▸ **Requirement**:
Wherever the listing holds a picture, leave it out, and copy the remainder exactly.

▸ **Given records**:
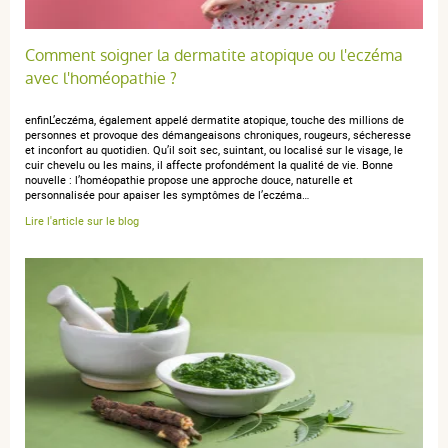
Comment soigner la dermatite atopique ou l'eczéma
avec l'homéopathie ?
enfinL’eczéma, également appelé dermatite atopique, touche des millions de
personnes et provoque des démangeaisons chroniques, rougeurs, sécheresse
et inconfort au quotidien. Qu’il soit sec, suintant, ou localisé sur le visage, le
cuir chevelu ou les mains, il affecte profondément la qualité de vie. Bonne
nouvelle : l’homéopathie propose une approche douce, naturelle et
personnalisée pour apaiser les symptômes de l’eczéma…
Lire l'article sur le blog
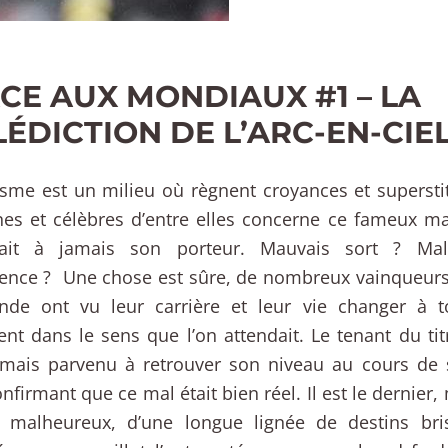
CE AUX MONDIAUX #1 – LA
ÉDICTION DE L’ARC-EN-CIE
isme est un milieu où règnent croyances et supersti
es et célèbres d’entre elles concerne ce fameux mail
ait à jamais son porteur. Mauvais sort ? Mal
dence ? Une chose est sûre, de nombreux vainqueur
de ont vu leur carrière et leur vie changer à t
nt dans le sens que l’on attendait. Le tenant du titr
jamais parvenu à retrouver son niveau au cours de
confirmant que ce mal était bien réel. Il est le dernie
s malheureux, d’une longue lignée de destins bri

▸ **Solution for this exercise**:
Comment soigner la dermatite atopique ou l'eczéma
avec l'homéopathie ?
enfinL’eczéma, également appelé dermatite atopique, touche des millions de
personnes et provoque des démangeaisons chroniques, rougeurs, sécheresse
et inconfort au quotidien. Qu’il soit sec, suintant, ou localisé sur le visage, le
cuir chevelu ou les mains, il affecte profondément la qualité de vie. Bonne
nouvelle : l’homéopathie propose une approche douce, naturelle et
personnalisée pour apaiser les symptômes de l’eczéma…
Lire l'article sur le blog
CE AUX MONDIAUX #1 – LA
ÉDICTION DE L’ARC-EN-CIE
isme est un milieu où règnent croyances et supersti
es et célèbres d’entre elles concerne ce fameux mail
ait à jamais son porteur. Mauvais sort ? Mal
dence ? Une chose est sûre, de nombreux vainqueur
de ont vu leur carrière et leur vie changer à t
nt dans le sens que l’on attendait. Le tenant du titr
jamais parvenu à retrouver son niveau au cours de
confirmant que ce mal était bien réel. Il est le dernie
s malheureux, d’une longue lignée de destins bri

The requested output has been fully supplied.